We are pleased to present a trailer and abstract for Dr. Joanne Nucho who received a Fejos Postdoctoral Fellowship to aid filmmaking on The Narrow Streets of Bourj Hammoud.

The Narrow Streets of Bourj Hammoud from Joanne Nucho on Vimeo.

The Narrow Streets of Bourj Hammoud

Fejos Postdoctoral Fellowship

The Narrow Streets of Bourj Hammoud is a 90-minute experimental ethnographic film about a working class suburb of Beirut called Bourj Hammoud that was initially built to permanently settle Armenian refugees who had escaped the 1915 genocide in Ottoman lands. Today, it is a diverse district that is home to Lebanese of various sects as well as migrants and displaced peoples from Syria and all over the world.

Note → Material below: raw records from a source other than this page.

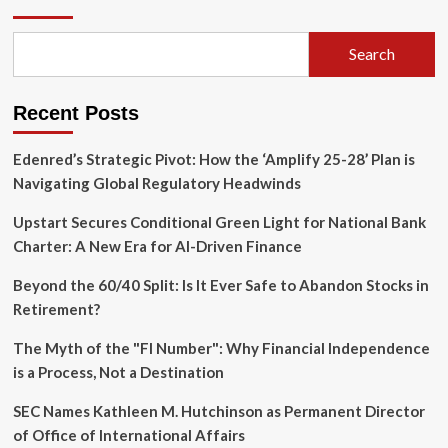
The
$550,000
Fraud
Search
Scheme
That
Toppled
Recent Posts
a
Maccaferri
CFO
Edenred’s Strategic Pivot: How the ‘Amplify 25-28’ Plan is
Navigating Global Regulatory Headwinds
Upstart Secures Conditional Green Light for National Bank
Charter: A New Era for AI-Driven Finance
Beyond the 60/40 Split: Is It Ever Safe to Abandon Stocks in
Retirement?
The Myth of the "FI Number": Why Financial Independence
is a Process, Not a Destination
SEC Names Kathleen M. Hutchinson as Permanent Director
of Office of International Affairs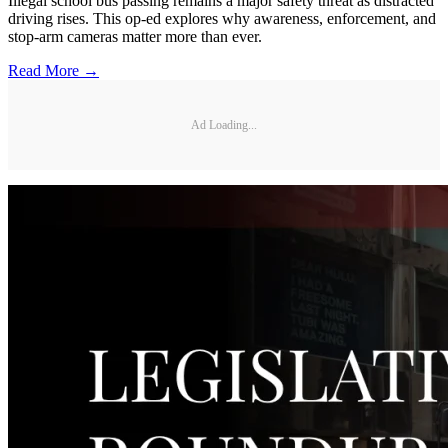
Illegal school bus passing remains a major safety threat as distracted
driving rises. This op-ed explores why awareness, enforcement, and
stop-arm cameras matter more than ever.
Read More →
Ad Loading...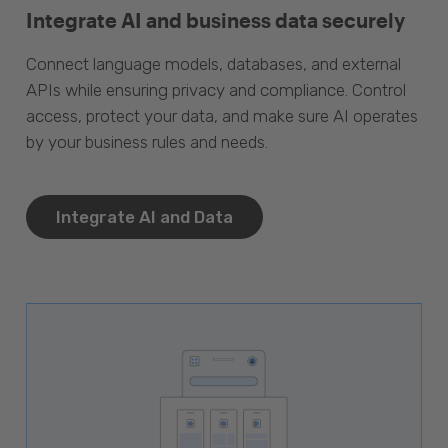
Integrate AI and business data securely
Connect language models, databases, and external
APIs while ensuring privacy and compliance. Control
access, protect your data, and make sure AI operates
by your business rules and needs.
Integrate AI and Data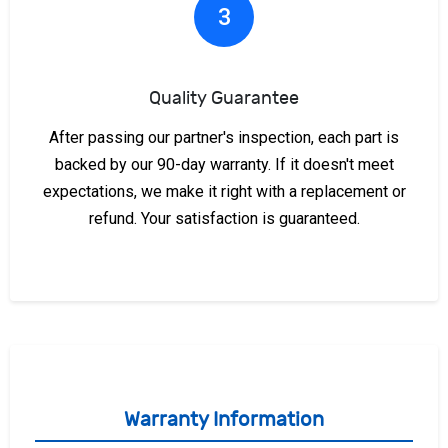
3
Quality Guarantee
After passing our partner's inspection, each part is
backed by our 90-day warranty. If it doesn't meet
expectations, we make it right with a replacement or
refund. Your satisfaction is guaranteed.
Warranty Information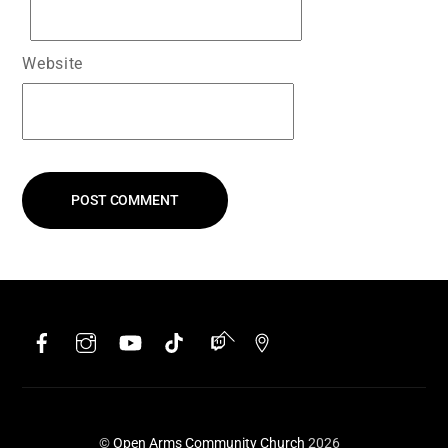
Website
Facebook
Instagram
YouTube
TikTok
Twitch
Google
Back
To
Top
©
Open Arms Community Church
2026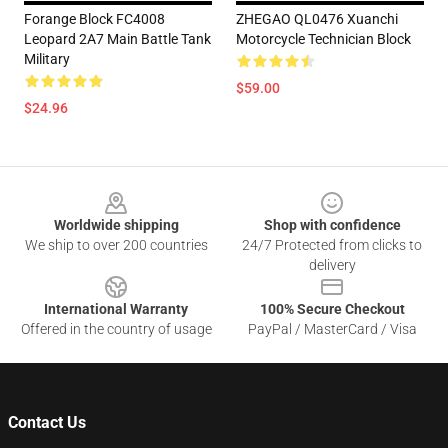
Forange Block FC4008
ZHEGAO QL0476 Xuanchi
Leopard 2A7 Main Battle Tank
Motorcycle Technician Block
Military
$59.00
$24.96
Footer
Worldwide shipping
Shop with confidence
We ship to over 200 countries
24/7 Protected from clicks to
delivery
International Warranty
100% Secure Checkout
Offered in the country of usage
PayPal / MasterCard / Visa
Contact Us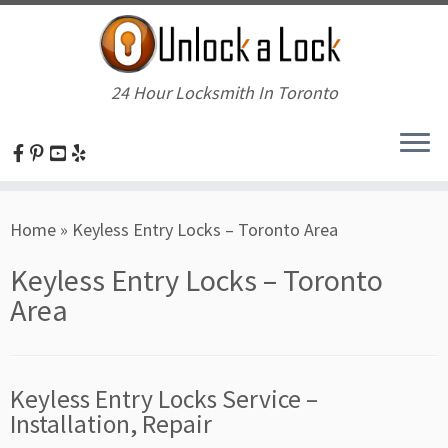
24 Hour Locksmith In Toronto
Skip
Home
»
Keyless Entry Locks – Toronto Area
to
content
Keyless Entry Locks – Toronto
Area
Keyless Entry Locks Service –
Installation, Repair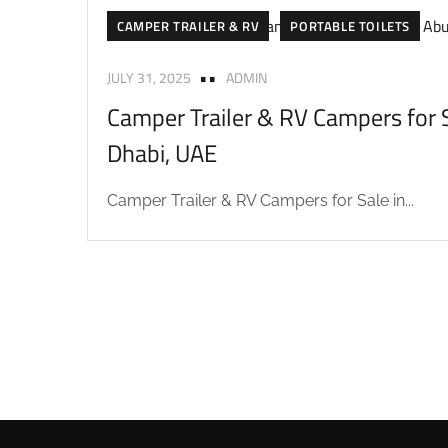
CAMPER TRAILER & RV
PORTABLE TOILETS
JULY 31, 2025
ADMIN
Camper Trailer & RV Campers for S
Dhabi, UAE
Camper Trailer & RV Campers for Sale in...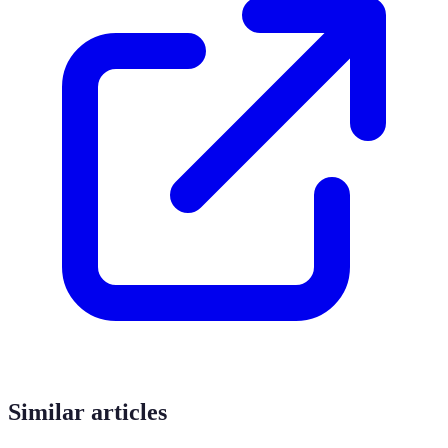
Similar articles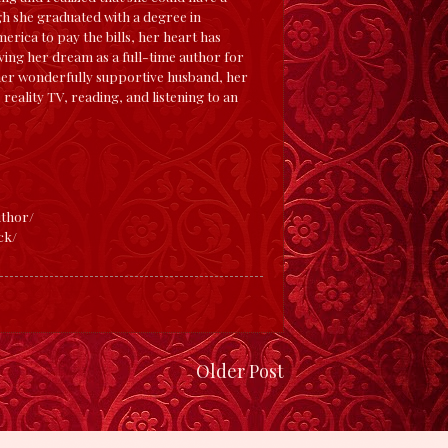
gh she graduated with a degree in
rica to pay the bills, her heart has
iving her dream as a full-time author for
 her wonderfully supportive husband, her
 reality TV, reading, and listening to an
thor/
ck/
Older Post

Filmed over a period of seven years, the film examines the overlapping histories of displacement through interlocutors’ experience of urban space over time. Through an innovative practice of “map-drawing interviews,” my collaborator and I, Lebanese artist Rosy Kuftedjian, asked participants to draw a visual representation of the neighborhood that reflects something that has changed over time, or that is meaningful. The results of the map-drawing interviews shape the narrative of the film, which is anchored in the city’s constantly shifting material urban infrastructures and the ways in which people variously experience rootedness and displacement through the materiality of streets, electricity cables, bridges and buildings. The result is a lyrical ethnographic reflection on space, time and material accretions of the past as narrated by longtime residents as well as recent arrivals to this city. The associated website for the film can be found here.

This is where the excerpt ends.